Two Newark charter schools to merge into one K-12, as two others get approval to expand

A school building has a blue sign on the top left corner that reads North Star in white lettering with a white star shape between the two words.
North Star Academy was one of two charter schools in Newark that received state approval this week to increase enrollment. (David Handschuh for Chalkbeat)

The New Jersey Department of Education approved the expansion of two Newark charter schools, allowing the schools to increase enrollment at their campuses by a combined 532 seats — and bucking the department’s recent trend to curb charter school growth in the city.

The department also approved the merger of Achieve Community Charter School and People’s Preparatory Charter School to create a new K-12 school — People’s Achieve Community Charter School — that will fully integrate this summer, ahead of next school year.

Acting Education Commissioner Angelica Allen-McMillan sent decision letters Wednesday, the annual regulatory deadline, to charter schools statewide seeking renewals or amendments to their charter agreements, including requests to add more seats. 

In total, 11 out of 14 expansion requests were approved for charter schools across the state, including the two in Newark. Other charter school expansions were approved in Trenton, Paterson, Clifton, Jersey City, Asbury Park, East Brunswick, and New Brunswick. 

“The department weighs a broad range of data to make thoughtful decisions on each application — evaluating schools on their record of performance and ensuring overall accountability,” said Michael Yaple, the department’s spokesman, in a statement.

North Star Academy, one of the largest charter school networks in the city with six elementary, six middle, and two high schools, was approved for 492 additional seats, increasing enrollment from 7,300 to 7,792 by the 2025-26 school year, according to the state education department’s approval letter obtained by Chalkbeat.

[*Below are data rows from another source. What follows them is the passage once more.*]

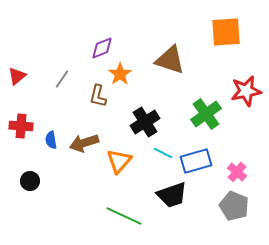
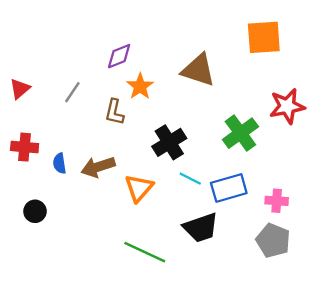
pink cross: (237, 172) -> (277, 201), turned -36

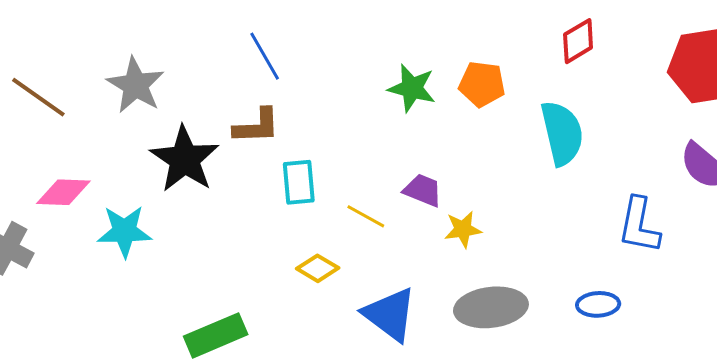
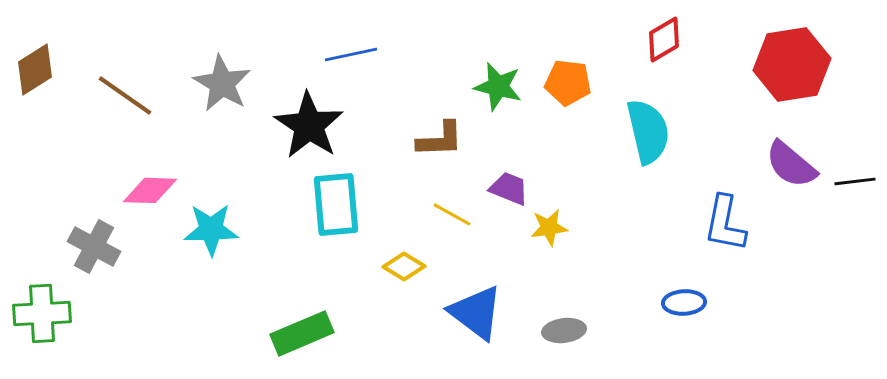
blue line: (265, 56) -> (351, 54), turned -72
brown L-shape: (257, 126) -> (440, 139), moved
black star: (185, 159) -> (309, 125), moved
cyan rectangle: (299, 182) -> (336, 204), moved, size x1.4
gray ellipse: (491, 307) -> (564, 330), moved, size x0.6

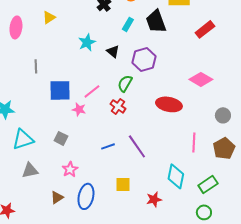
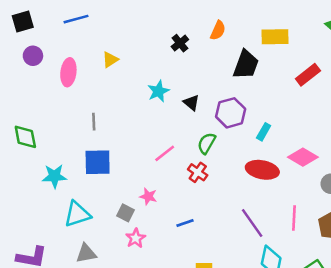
black trapezoid: (156, 21) -> (246, 65), turned -140
cyan rectangle: (128, 24) -> (264, 132), moved
pink diamond: (201, 79) -> (303, 157), moved
blue square: (60, 90) -> (98, 162), moved
pink star: (79, 109) -> (148, 196), moved
purple line: (137, 146) -> (252, 223), moved
pink star: (70, 169) -> (136, 238), moved

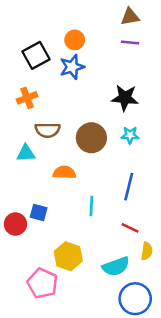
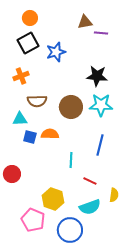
brown triangle: (130, 17) -> (85, 22), moved
orange circle: (75, 40) -> (30, 18), moved
cyan star: (130, 135) -> (101, 105), size x1.6
blue square: (39, 212) -> (30, 137), moved
red line: (130, 228) -> (90, 181), moved
blue circle: (135, 299) -> (70, 230), moved

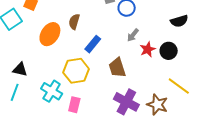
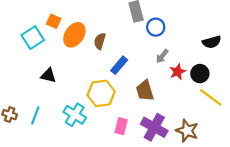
orange ellipse: (50, 34) -> (74, 35), moved
black triangle: (20, 69) -> (48, 75), moved
yellow line: (179, 86) -> (211, 97), moved
pink rectangle: (74, 105) -> (121, 126), moved

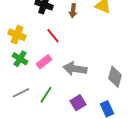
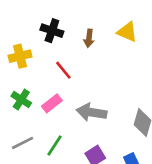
yellow cross: (17, 35) -> (20, 56), moved, turned -36

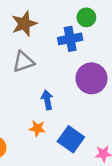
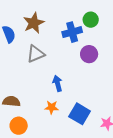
green circle: (86, 17) -> (91, 20), moved
purple circle: (91, 78) -> (89, 54), moved, size x0.7

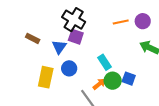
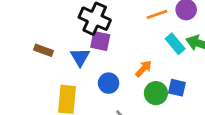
cyan rectangle: (105, 62) -> (175, 44), moved
blue circle: (69, 68) -> (109, 83), moved
orange arrow: (99, 84) -> (144, 69), moved

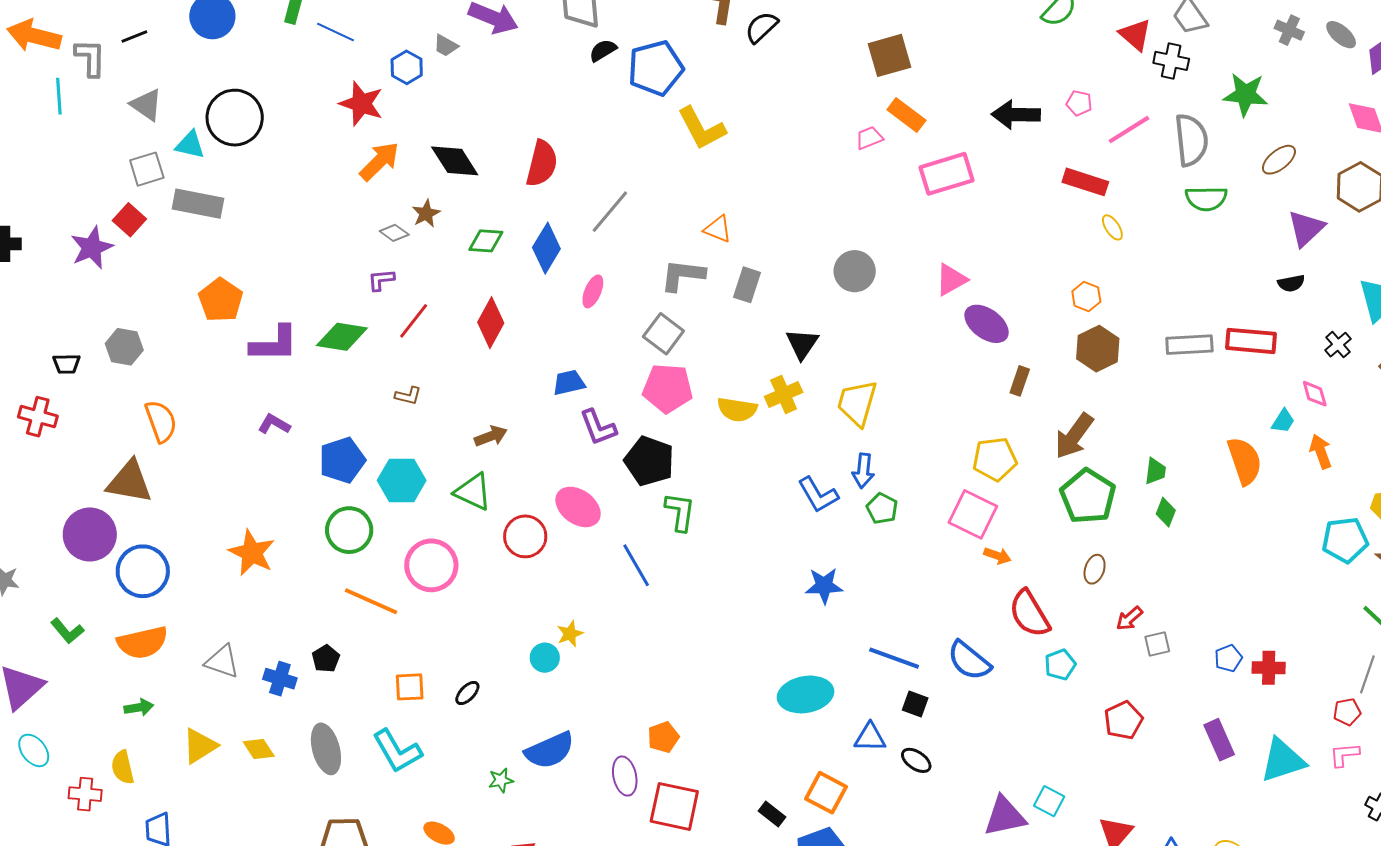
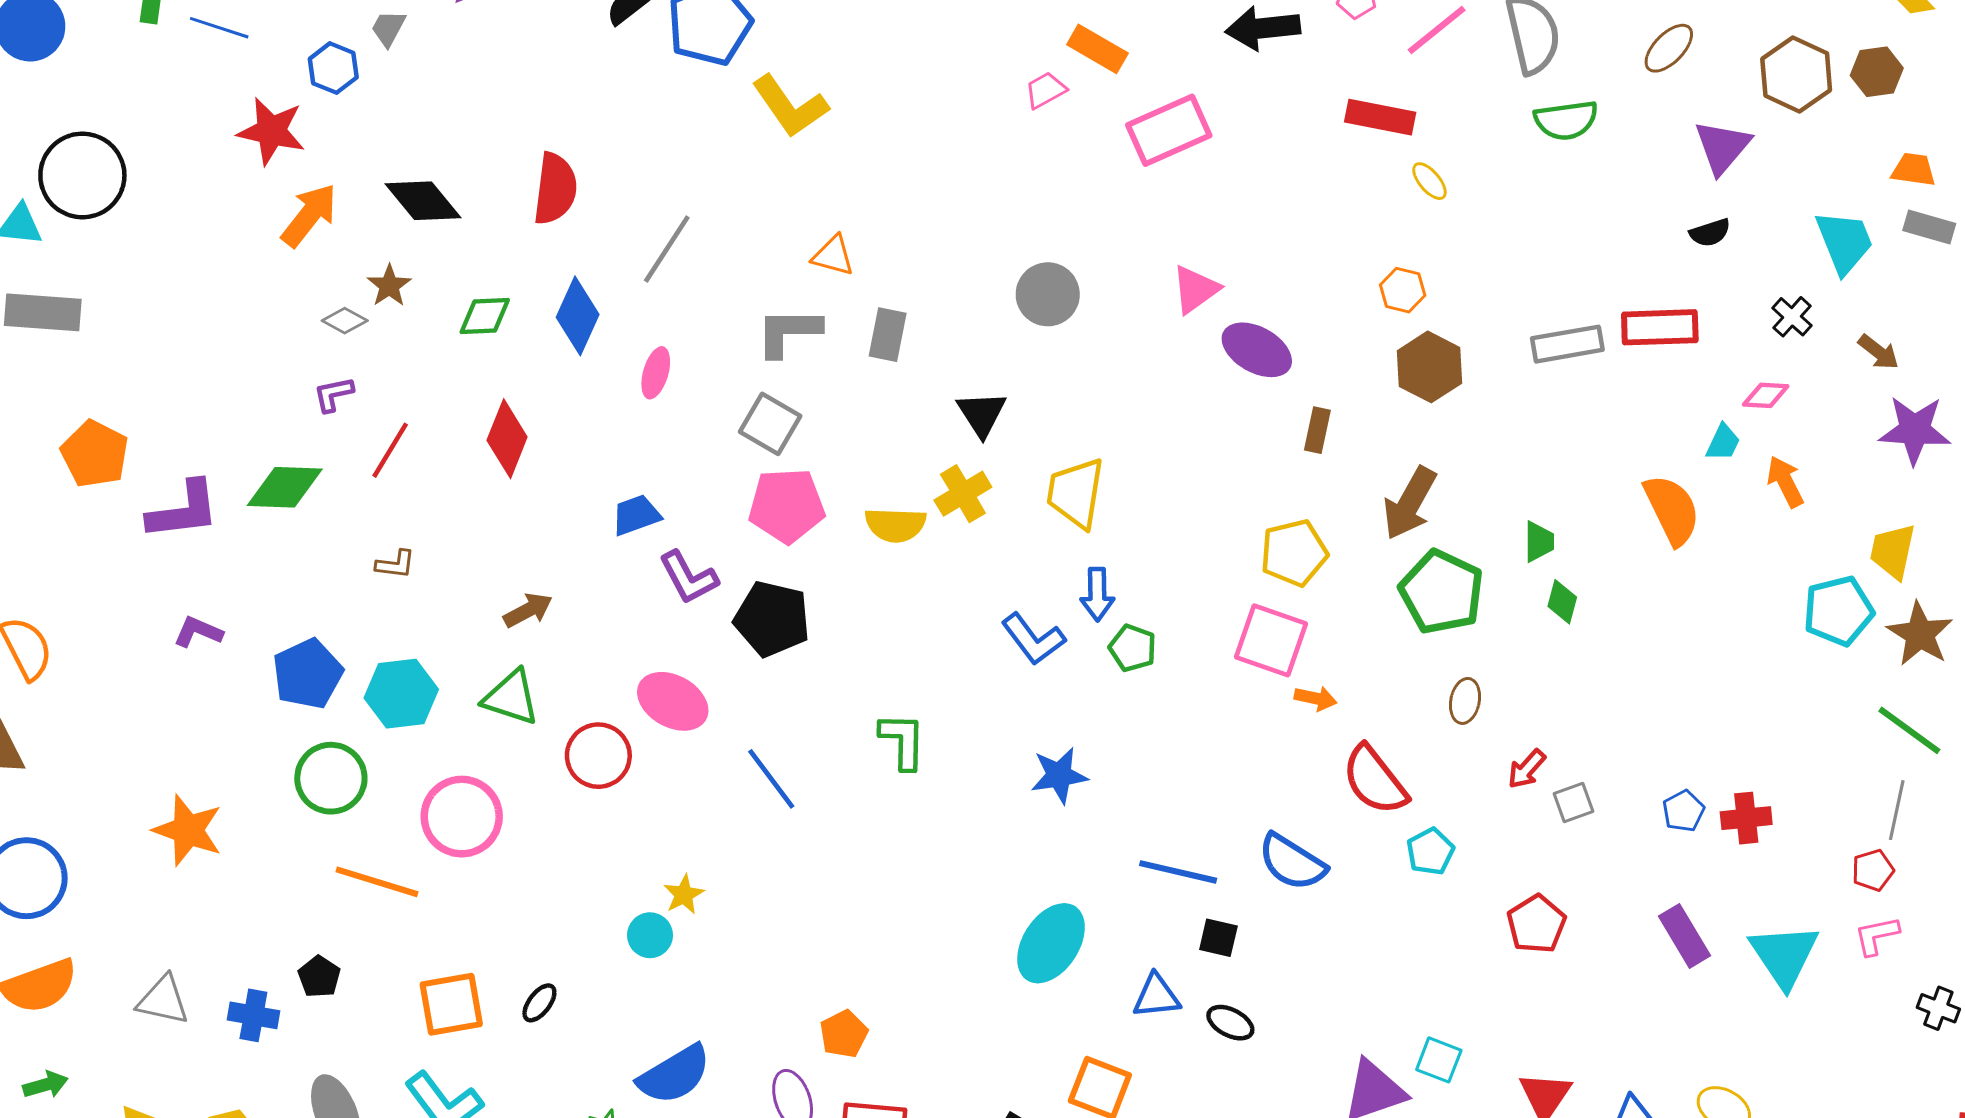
gray trapezoid: (446, 46) -> (388, 28), turned 96
pink diamond: (1315, 394) -> (1766, 395), turned -64
green L-shape: (680, 512) -> (903, 741), moved
orange square: (410, 687) -> (451, 1004), size x1.4
cyan ellipse: (806, 694) -> (1051, 943), turned -40
cyan triangle: (1283, 760) -> (1784, 955), turned -39

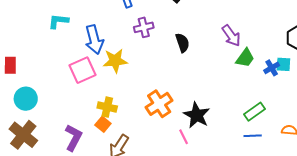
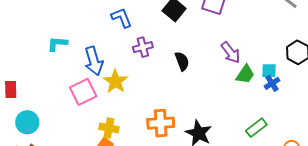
yellow star: (115, 61) -> (115, 81), turned -30
cyan square: (283, 64) -> (269, 71), moved
orange cross: (159, 104) -> (161, 123), turned 32

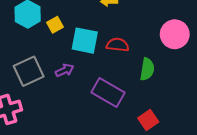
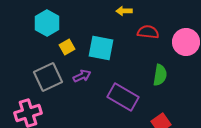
yellow square: (55, 25) -> (67, 47), moved
red semicircle: (118, 45) -> (148, 32), moved

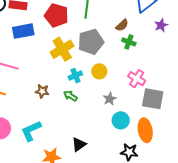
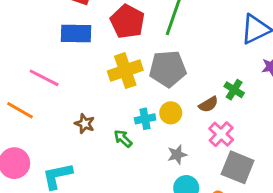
brown semicircle: (122, 25) -> (208, 104), moved
green cross: (129, 42) -> (234, 90), moved
cyan cross: (75, 76) -> (145, 119), moved

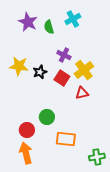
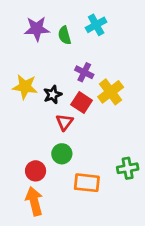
purple star: (28, 22) -> (37, 29), turned -30
red triangle: (82, 93) -> (64, 122), moved, turned -40
green cross: (97, 157) -> (128, 168), moved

The charter school, which has been in Newark since 1997, reported an enrollment waitlist last year of 633 Newark students and 133 non-resident students, the letter stated. Although the school hasn’t met its maximum approved enrollment, North Star says it plans to ramp up recruitment and retention efforts.

LINK Community Charter School, a smaller system in its ninth year of operation, was approved for an additional 40 seats, increasing its enrollment size from 410 to 450 by the 2025-26 school year, according to the approval letter the school received on Wednesday.

The approvals come after the state denied several requests for charter school expansions over the last few years – marking a shift in tone for charter schools in Newark, which have seen a slowdown of growth under Gov. Phil Murphy. Under his predecessor, former Gov. Chris Christie, there was a boom in Newark charter school expansions.

“Communities win when we increase public school options that have a track record of meeting students’ needs,” said Harry Lee, president and chief executive officer of the New Jersey Public Charter Schools Association. “Public charter schools work and we are ecstatic that more children will be able to attend excellent schools that put them on the path to social-emotional and academic recovery.”

Achieve Community Charter School, a K-8 charter school in the South Ward, will merge with People’s Prep, a 9-12 charter school, starting in the 2023-24 school year.

“My heart is overjoyed by this approval, as this was the final piece of the puzzle to provide a holistic model for children and families in our community,” said Dominique Lee, founder and chief executive officer of the BRICK Education Network, which runs Achieve Community Charter School, in a press release.

“By partnering with another high-performing school like Achieve to start our college access and success work earlier, we now have the opportunity to produce even better outcomes with students, families, and alumni for generations to come,” said Keith Robinson, executive director for People’s Prep, in that release.

The state education department also said the consolidation of the two schools will benefit students by providing them with a continuity from kindergarten through 12th grade. 

“The two schools’ missions and educational programs are uniquely aligned to ensure a smooth transition into a single entity,” Allen-McMillan said in the approval letter.